Landlords who paid Capital Gains Tax at 28% – before the Chancellor reduced it to 24% in this month’s Budget – may still be able to claw back some funds.
This claim comes from Wealth Club, a consultancy which provide information to investors and high net worth individuals.
Wealth Club says the possibility exists because of generous reliefs associated with the Enterprise Investment Scheme.
As part of the budget earlier this month, the Chancellor announced that, from April 6 2024, CGT charged on residential property sales, other than your primary residence, would fall from 28% to 24%.
That move is designed to encourage housing transactions, free-up housing stock and potentially increase the overall tax take. But if you sold a house in the last 12 months you won’t qualify.
However, Wealth Club claims that sellers could still potentially qualify for the lower CGT rate if they take advantage of the little known CGT deferral benefits available through the Enterprise Investment Scheme, or EIS.
The scheme was set up by the UK government to support investment into smaller UK companies. To encourage investment it offers generous tax reliefs, including 30% income tax up front and CGT deferral.
Invest the gain from a CGT liable investment in an EIS qualifying investment and you defer the CGT charge until the EIS investment is realised.
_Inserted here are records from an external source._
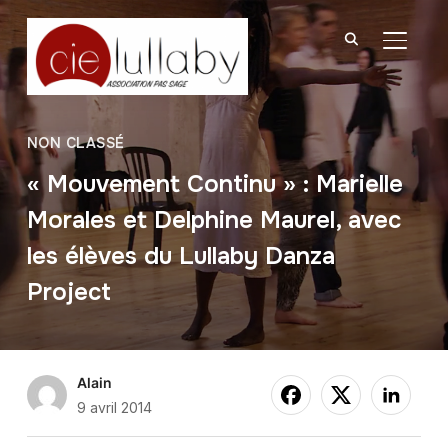
BASCU
NON CLASSÉ
« Mouvement Continu » : Marielle
Morales et Delphine Maurel, avec
les élèves du Lullaby Danza
Project
Alain
9 avril 2014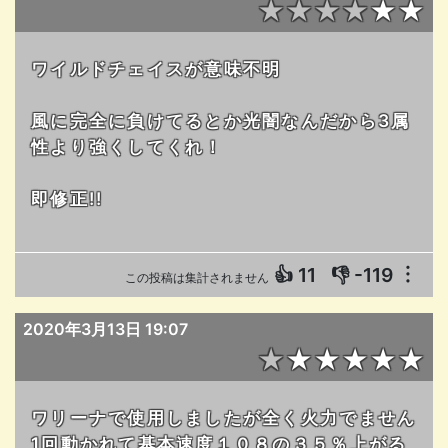
★★★★★★
ワイルドチェイスが意味不明
風に完全に負けてるとか光闇なんだから3属
性より強くしてくれ！
即修正!!
👍
11
👎
-119
︙
この投稿は集計されません
2020年3月13日 19:07
★★★★★★
ワリーナで使用しましたが全く火力でません
1回動かれて基本速度１０８の３５％上がる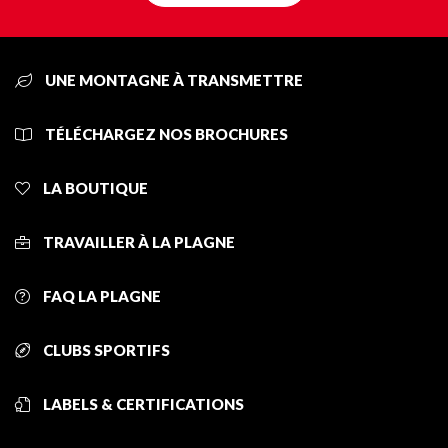
UNE MONTAGNE À TRANSMETTRE
TÉLÉCHARGEZ NOS BROCHURES
LA BOUTIQUE
TRAVAILLER À LA PLAGNE
FAQ LA PLAGNE
CLUBS SPORTIFS
LABELS & CERTIFICATIONS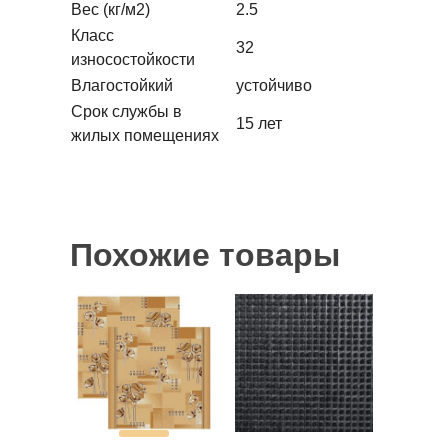
Вес (кг/м2)
2.5
Класс
32
износостойкости
Влагостойкий
устойчиво
Срок службы в
15 лет
жилых помещениях
Похожие товары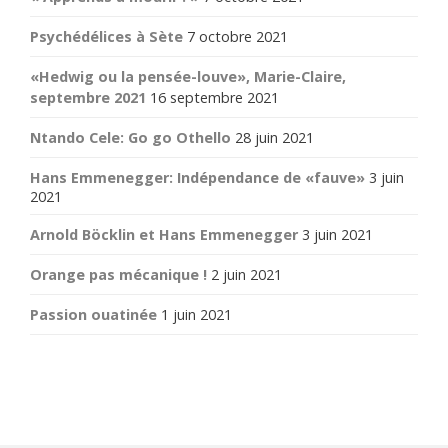
Psychédélices à Sète
7 octobre 2021
«Hedwig ou la pensée-louve», Marie-Claire,
septembre 2021
16 septembre 2021
Ntando Cele: Go go Othello
28 juin 2021
Hans Emmenegger: Indépendance de «fauve»
3 juin
2021
Arnold Böcklin et Hans Emmenegger
3 juin 2021
Orange pas mécanique !
2 juin 2021
Passion ouatinée
1 juin 2021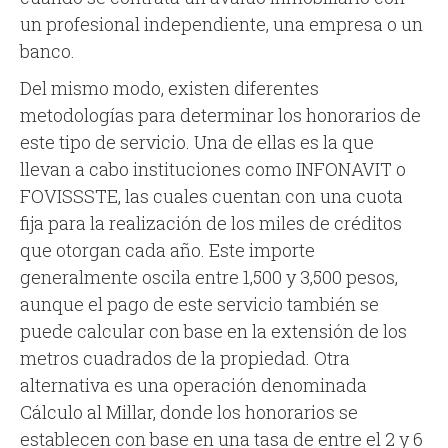
un profesional independiente, una empresa o un
banco.
Del mismo modo, existen diferentes
metodologías para determinar los honorarios de
este tipo de servicio. Una de ellas es la que
llevan a cabo instituciones como INFONAVIT o
FOVISSSTE, las cuales cuentan con una cuota
fija para la realización de los miles de créditos
que otorgan cada año. Este importe
generalmente oscila entre 1,500 y 3,500 pesos,
aunque el pago de este servicio también se
puede calcular con base en la extensión de los
metros cuadrados de la propiedad. Otra
alternativa es una operación denominada
Cálculo al Millar, donde los honorarios se
establecen con base en una tasa de entre el 2 y 6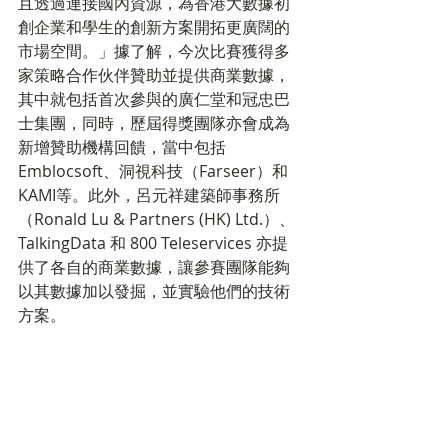
且透過連接國內資源，為香港大數據初
創企業和學生的創新方案開拓更廣闊的
市場空間。」據了解，今次比賽獲得多
家策略合作伙伴贊助並提供商業數據，
其中就包括首次參與的廣仁堂和冠忠巴
士集團，同時，歷屆得獎團隊亦會成為
新增贊助機構回饋，當中包括
Emblocsoft、洞視科技（Farseer）和 
KAMI等。此外，呂元祥建築師事務所
（Ronald Lu & Partners (HK) Ltd.）、
TalkingData 和 800 Teleservices 亦提
供了各自的商業數據，讓參賽團隊能夠
以其數據加以發掘，並實驗他們的技術
方案。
The rate of CGT charged is the prevailing rate at the time the EIS investment is realised.
Wealth Club says that the net effect is that buy to let investors who sold their house in 2023/24 (and potentially up to three years earlier) could potentially defer any CGT bill, and then pay it at the lower 24% rate – assuming no changes to the tax rate in the near future.
However, it says there are risks to consider.
Firstly the CGT rate you pay on exit is the prevailing rate at the time of exit. CGT rates do change, and it’s always possible a future government raises CGT again, perhaps to above 28%.
Secondly EIS investing is risky. You could get back substantially less you than you invested, but your CGT liability would remain unchanged. That’s a potentially dangerous mismatch if you don’t have other funds available to meet the CGT liability when it falls due.